A review by vailynst
The Sheep Look Up by John Brunner

4.0

Mini-Review:

4 Stars for Narration by Stefan Rudnicki
4 Stars for Concepts & Brutal Perspectives
2.5 Stars for Jarring Transitions

Currently on Audible Plus

Recommendation: Print Version over Audiobook
Read the book. The story & changes in perspectives will make more sense in print than it did in audio format. Rudnicki did a great job with the narration but that did not make it easy to keep track of what and where events were happening.

I'm not even sure why I ended up getting this book to read for my "Soon to Be Read" pile. I believe it may be on one of the group shelves and that's why I flagged it to read while it's on Audible Plus.

I did not know anything about the story before I read it. I didn't even remember the blurb because it's been a few months and a couple hundred books since I added it to my audio library.

Most disaster stories have a big war, biochemical warfare, planet wide natural catastrophe or something along those lines. I don't usually read stories about the slow decay. The kind that seems so slow in happening that it would never be a problem for me to deal with today. A handful of stories take on current events and spin a likely domino of events. The Sheep Look Up is one of those types of books.

It's very angry. I felt like the story was yelling at me and beating me up from the start to finish. There's no pause to breathe or relax. It's constant tension and explosion of emotions, actions and consequences. This is not a comfortable book. It's an extreme take on what could happen.

I think this was a good story to shake you up and make you think. Don't take what the story is telling you to be the truth. You're reading a fictional account using some facts and a lot of fiction.
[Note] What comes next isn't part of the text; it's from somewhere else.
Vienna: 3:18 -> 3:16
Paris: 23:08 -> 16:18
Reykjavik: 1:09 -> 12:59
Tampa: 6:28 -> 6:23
It is a story to make you think and act. Even if the actions only affect your life and what you do, that's better than being intentionally blind.
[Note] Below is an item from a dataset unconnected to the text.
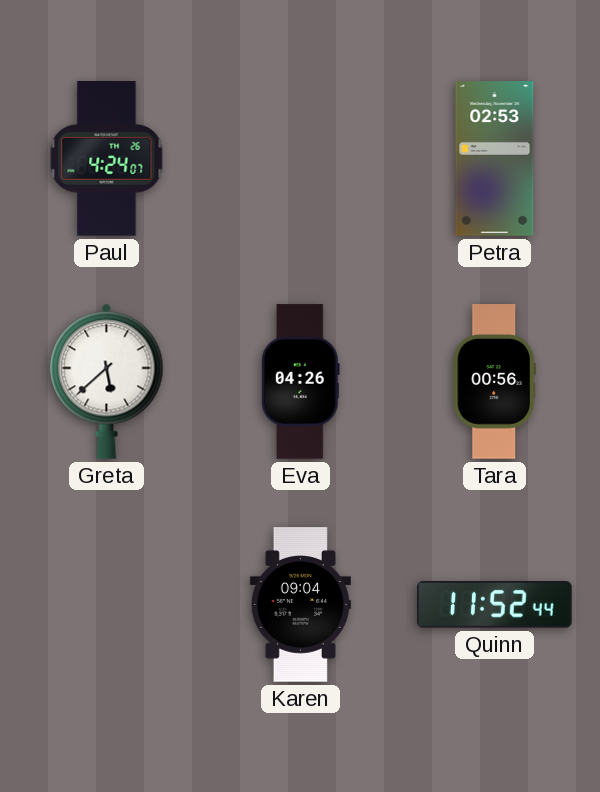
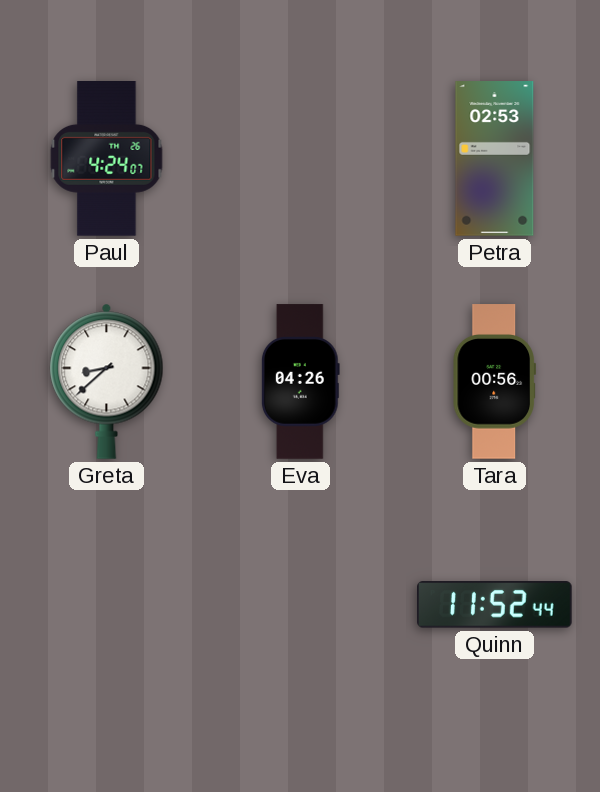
Greta: 5:38 -> 8:38
Karen: 09:04 -> none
A lot of the world we know is based on a level of trust that we do not question. I'm glad that I live in a place where that is possible.
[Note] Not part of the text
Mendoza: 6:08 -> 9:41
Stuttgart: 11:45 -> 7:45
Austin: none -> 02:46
I'm not sure how other people take this story. I'm not about anti-government, evil corporations or whatever. All of that is based on people and it's the people that end up making the good or bad changes.

For me, I take this story as a warning and to care about my mind & body. It's hard to take care of other people or things when you do not take care of yourself. So, it's good to know what you take in by air, water and food. How materials in the objects around you may be temporarily useful and a part of the next trash pile that could be around longer than my lifespan. In what ways events and products may be presented to be perceived in a certain manner because that's easier than to ask questions. Learning and awareness are good. Processing may suck but that's life.

I'm glad I read the book. I'm also glad it's over because I couldn't handle the level of fear and rage that filled the pages.

If you ask me, this was a pretty darn good horror story. It's scary because it's possible.